I'm doing some mental adjusting on DMSI now, so I'm trying to be clear. Having done Shannon's subs for some time now, I've let go of some baggage, and old self-made demands for emotional attention to possibilities of healing are not as pressing now as they used to be. I'm proud to admit that really. Other's thoughts of who and how I am don't pressure me so much anymore. Just like in relationships, I'd sometime begin a reading a psyche or self-help book expecting some answer I could use. But this wore me down. My expectations hurt me first and foremost. It made me realize I was just circling the same old problem I'd been circling for decades.

Which is really true. My first experience with subliminals was with a hypnotist who made subliminal recordings of his sessions, and when I realized I felt BETTER after listening for a few weeks, I was astounded. Seeking something more was how I found sub-shop. For learning about healing didn't help, and very rarely has. Seeing my own inner truths without being overrun by fear is.......amazing. I'm still getting this.

I've jumped over the railings a few times using Shannon's subs. The difference between now and 2 years ago when I came here? I'm kinder and nicer to myself for following old patterns. The patterns create enough pain by themselves. I'd apologize to anyone I'd imagined I'd upset, and I was always on hyper-alert for this. In other words, fear ruled my whole thought life. I reacted to fear non-stop, and my life got small. Small seems safe, but the only thing smaller than a small life is death. It's not my time, I'm here, and these subs are still cleaning the shit out. The difference is this is a LIFE. It's my full-time everyday (inexpensive) therapy, and it's definitely enjoyable Smile

Going to go write in my journal now. This stimulated my thinking.

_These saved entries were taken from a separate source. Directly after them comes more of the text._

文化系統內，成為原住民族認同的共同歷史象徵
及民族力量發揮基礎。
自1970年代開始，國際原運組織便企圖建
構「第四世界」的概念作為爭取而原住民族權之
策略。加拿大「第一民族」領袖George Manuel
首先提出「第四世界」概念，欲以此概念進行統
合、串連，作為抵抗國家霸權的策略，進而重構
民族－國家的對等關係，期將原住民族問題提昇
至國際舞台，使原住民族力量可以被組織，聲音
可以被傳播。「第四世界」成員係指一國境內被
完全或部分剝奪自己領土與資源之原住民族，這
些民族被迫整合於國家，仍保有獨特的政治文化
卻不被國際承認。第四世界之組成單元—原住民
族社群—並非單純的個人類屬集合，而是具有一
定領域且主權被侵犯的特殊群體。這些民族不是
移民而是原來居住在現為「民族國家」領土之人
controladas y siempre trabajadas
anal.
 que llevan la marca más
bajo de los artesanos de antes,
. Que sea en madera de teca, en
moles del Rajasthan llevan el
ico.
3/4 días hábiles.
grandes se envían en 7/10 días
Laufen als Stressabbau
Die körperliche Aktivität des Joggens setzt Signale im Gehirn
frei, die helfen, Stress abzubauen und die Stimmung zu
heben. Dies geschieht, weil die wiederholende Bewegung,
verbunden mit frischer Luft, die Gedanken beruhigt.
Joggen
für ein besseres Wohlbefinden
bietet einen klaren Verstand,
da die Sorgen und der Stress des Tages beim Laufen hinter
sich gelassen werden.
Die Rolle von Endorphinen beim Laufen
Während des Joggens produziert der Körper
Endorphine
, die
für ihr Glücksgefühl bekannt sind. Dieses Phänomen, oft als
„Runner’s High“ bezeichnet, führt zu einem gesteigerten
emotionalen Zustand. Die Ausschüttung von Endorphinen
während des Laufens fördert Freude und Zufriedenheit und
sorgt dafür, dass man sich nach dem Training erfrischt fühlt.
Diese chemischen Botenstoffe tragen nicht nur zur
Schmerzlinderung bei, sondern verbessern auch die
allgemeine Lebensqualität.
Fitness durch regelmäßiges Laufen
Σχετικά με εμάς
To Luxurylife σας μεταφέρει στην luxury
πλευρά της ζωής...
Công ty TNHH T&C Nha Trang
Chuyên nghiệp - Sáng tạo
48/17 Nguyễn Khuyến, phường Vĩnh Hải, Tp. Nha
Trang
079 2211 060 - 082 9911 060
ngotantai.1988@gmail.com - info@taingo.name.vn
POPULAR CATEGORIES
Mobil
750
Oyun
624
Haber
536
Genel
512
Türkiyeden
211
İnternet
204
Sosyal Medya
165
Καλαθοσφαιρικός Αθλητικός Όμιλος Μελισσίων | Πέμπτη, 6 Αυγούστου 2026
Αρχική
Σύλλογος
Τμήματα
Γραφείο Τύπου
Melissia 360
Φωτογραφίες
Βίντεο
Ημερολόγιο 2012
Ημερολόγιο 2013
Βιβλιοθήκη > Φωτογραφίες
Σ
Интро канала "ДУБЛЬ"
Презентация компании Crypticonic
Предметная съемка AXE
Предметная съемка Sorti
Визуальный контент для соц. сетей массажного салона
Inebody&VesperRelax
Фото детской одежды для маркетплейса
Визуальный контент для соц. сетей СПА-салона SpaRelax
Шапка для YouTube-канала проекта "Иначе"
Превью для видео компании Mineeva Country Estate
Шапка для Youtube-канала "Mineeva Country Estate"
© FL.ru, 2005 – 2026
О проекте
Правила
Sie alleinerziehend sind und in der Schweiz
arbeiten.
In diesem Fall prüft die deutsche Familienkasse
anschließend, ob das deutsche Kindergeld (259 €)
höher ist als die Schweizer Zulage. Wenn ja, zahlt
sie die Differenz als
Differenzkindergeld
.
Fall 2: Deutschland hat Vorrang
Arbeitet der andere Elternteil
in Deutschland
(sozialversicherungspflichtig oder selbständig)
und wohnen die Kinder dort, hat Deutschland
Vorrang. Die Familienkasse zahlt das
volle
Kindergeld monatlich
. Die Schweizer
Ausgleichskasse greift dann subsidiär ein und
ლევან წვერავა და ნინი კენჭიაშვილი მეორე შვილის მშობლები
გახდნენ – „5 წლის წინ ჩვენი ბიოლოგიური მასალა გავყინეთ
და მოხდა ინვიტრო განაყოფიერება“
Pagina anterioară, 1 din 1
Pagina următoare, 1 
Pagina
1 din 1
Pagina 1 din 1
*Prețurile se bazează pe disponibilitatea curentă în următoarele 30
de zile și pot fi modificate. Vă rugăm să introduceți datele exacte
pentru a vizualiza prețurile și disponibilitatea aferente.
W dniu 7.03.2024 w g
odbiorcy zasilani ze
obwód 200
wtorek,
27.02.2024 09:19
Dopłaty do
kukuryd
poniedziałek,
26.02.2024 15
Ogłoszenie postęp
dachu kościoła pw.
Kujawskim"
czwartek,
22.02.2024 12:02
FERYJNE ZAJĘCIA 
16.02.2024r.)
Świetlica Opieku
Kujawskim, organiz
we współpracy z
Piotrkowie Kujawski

RE: Different perspectives on mental health - Have at ye - 10-02-2019

Nice! And good for you, friend. I love me some well-made subliminals as much as the other guy. Sometimes I feel like we're part of something big that's going to be making waves soon. Big Grin

Jung is a doozy to read, especially later Jung, I'll grant you that. Lacan is the French guy who employed the tools of linguistic structuralism to perform a meta-analysis of Freud's seminal works, the ones that formed the basis of all modern "psyche" inquiries, and then tried to see how far he can take it and how it's applicable to psychotherapy. Funnily enough, he does not seem to think much of Jung (he calls his approach towards the unconscious "Romantic", heh), but - at the same time - appears to have been heavily influenced by sources which, on this forum, would firmly fall under the umbrella term "Rule 4 stuff" himself. Big Grin Heck, I even found a parallel between his linguistic signifier-unconscious perceptual filter-subject's intepretation relation example and Einstein's special theory of relativity. They both used the same analogy - the one with the "moving trains and relative observers".

He's not easy to read at first, because in his series of Seminars, aimed at a broader public, he employed a style of expression which, I guess, could be termed as "occult", and he did it on purpose. Then he'd write a companion piece to each seminar, which would elucidate on the issues he was driving at, but aimed at an audience of practicing psychoanalysts, so he'd use a lot of that lingo in those. These are the "Ecrits".

I actually ended up going to the library today to read a neat little collection of Lacan's thingies called "Female sexuality" (DMSI made me do it, I swear! Wink ), and it got my head really going. I also chanced upon a reference to daddy Freud's final, unfinished essay which appears to be pointing towards a potential formative function of fear/anxiety in psyche formation, which I'm gonna be reading ASAP (supposedly it's in Freud's "The Splitting of the Ego in the Process of Defence").